El significado del nombre científico de esta especie es, por tanto, “mirlo de Malabar”: no en vano, antiguamente se consideraba que el shama de rabadilla blanca formaba parte de la familia de los túrdidos (Turdidae), como el mirlo común (Turdus merula), con el que fue asociado por su plumaje negro, aunque el del shama presenta tonalidades más azuladas, y por su inclinación al canto melodioso.
Zoogeografía
Este paseriforme se distribuye por el subcontinente indio, el sudeste asiático y el sur de China, y de manera oficiosa está clasificado por la IUCN como especie de preocupación menor. Sin embargo, su estado varía de forma más o menos considerable según el área geográfica analizada, principalmente a causa de la destrucción de su hábitat y del comercio que lo involucra como animal doméstico y de competición canora. Estos fenómenos lo llevan en algunos países a encontrarse en riesgo de extinción.
Las talas selectivas de bosques, como las que tienen lugar en Borneo, constituyen uno de los elementos de mayor preocupación: la formación de áreas deforestadas conduce a cambios microclimáticos, a la disminución de los insectos de los que se alimenta, de los lugares de nidificación y de los materiales necesarios para construir el nido, así como a un aumento de la tasa de depredación de polluelos y huevos, cada vez más impactante.
En países como Singapur, Malasia, Indonesia, Brunéi y Tailandia, el furtivismo no da tregua al shama de rabadilla blanca, cuyas costumbres sedentarias y territoriales facilitan su localización y captura: a menudo se le considera la mejor ave canora, especialmente a lo largo de la península malaya y Singapur, lo que, unido a la belleza de su plumaje, lleva a los compradores a estar dispuestos a pagar cantidades muy elevadas por poseerlo.
Las cifras en cuestión son bastante variables y se refieren principalmente a los machos, que presentan los plumajes y cantos más bellos.

Se alimenta de insectos como hormigas, cucarachas, saltamontes y orugas, pero también de ciempiés, arañas, lombrices y bayas © Giuseppe Mazza
La fama canora de Copsychus malabaricus es tal que fue una de las primeras aves de la historia cuyo canto fue grabado, concretamente por Ludwig Koch en 1889. Es sobre todo gracias a las competiciones de canto, muy populares en el sudeste asiático, como estos animales pueden alcanzar valores económicos desorbitados: un solo macho, si se considera de gran calidad, puede llegar a valer varios miles de euros.
La participación en las competiciones, y más aún su victoria, permite aumentar considerablemente el precio de venta del ejemplar, especialmente si se tiene en cuenta la presencia de espectadores y compradores procedentes de todos los estratos económicos: este hecho resulta muy atractivo, sobre todo en países donde la pobreza y la miseria son mayores, y por ello el negocio que genera es especialmente fuerte y preocupante, poniendo seriamente en riesgo también a muchas otras especies de aves.

El canto es su punto fuerte, emblema de la territorialidad con que los machos controlan unos 1.000 m² © G. Mazza
No existe un criterio único para declarar a los vencedores: según la competición, las aves son juzgadas por el tono, la variedad de notas, la elegancia mostrada durante el canto, la longitud de las notas o incluso por la capacidad de los ejemplares para imitar los sonidos de otras aves.
A estas competiciones se asocian además premios en metálico y comercio de accesorios, y en ocasiones llegan incluso a convertirse en una verdadera forma de atracción turística difícil de contrarrestar.

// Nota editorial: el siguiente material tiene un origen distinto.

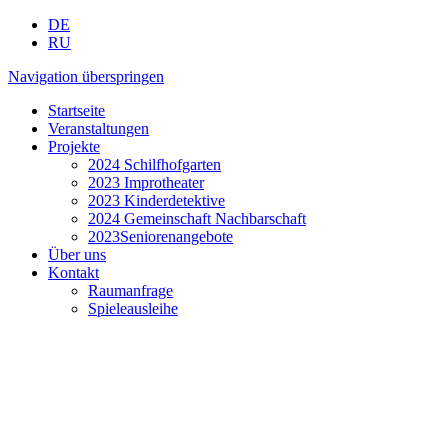
DE
RU
Navigation überspringen
Startseite
Veranstaltungen
Projekte
2024 Schilfhofgarten
2023 Improtheater
2023 Kinderdetektive
2024 Gemeinschaft Nachbarschaft
2023Seniorenangebote
Über uns
Kontakt
Raumanfrage
Spieleausleihe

Como si esto no fuera suficiente, muchas manifestaciones de este tipo están gestionadas por la delincuencia organizada.
La popularidad del Shama de cola blanca lo ha llevado también a ser introducido en nuevas áreas geográficas, donde en ocasiones resulta ser una especie invasora, sobre todo con respecto a los insectos y a otras especies de aves (célebres son sus introducciones en las islas Hawái, en Hong Kong y en Taiwán).
A diferencia de otras especies alóctonas que tienden a preferir las áreas antrópicas, el “Mirlo de Malabar” prefiere las naturales, entrando en mayor competencia con las especies locales debido a su extrema territorialidad.
Ecología-Hábitat
Copsychus malabaricus habita principalmente en áreas húmedas con densa cobertura vegetal, como zonas boscosas y forestales, incluidos los bosques de bambú, y selvas secundarias.
Prefiere el sotobosque y los rincones sombríos, donde se alimenta en el suelo de artrópodos y bayas.
La coloración del plumaje facilita su ocultamiento frente a los depredadores, gracias también a su tendencia a alimentarse durante las horas del crepúsculo. La dieta del shama de rabadilla blanca está constituida principalmente por insectos como hormigas, cucarachas, saltamontes y orugas, pero también por arañas, ciempiés, lombrices y algunas bayas.
En general, el animal tiende a explorar el suelo y los arbustos en busca de alimento mediante pequeños y rápidos impulsos o saltitos.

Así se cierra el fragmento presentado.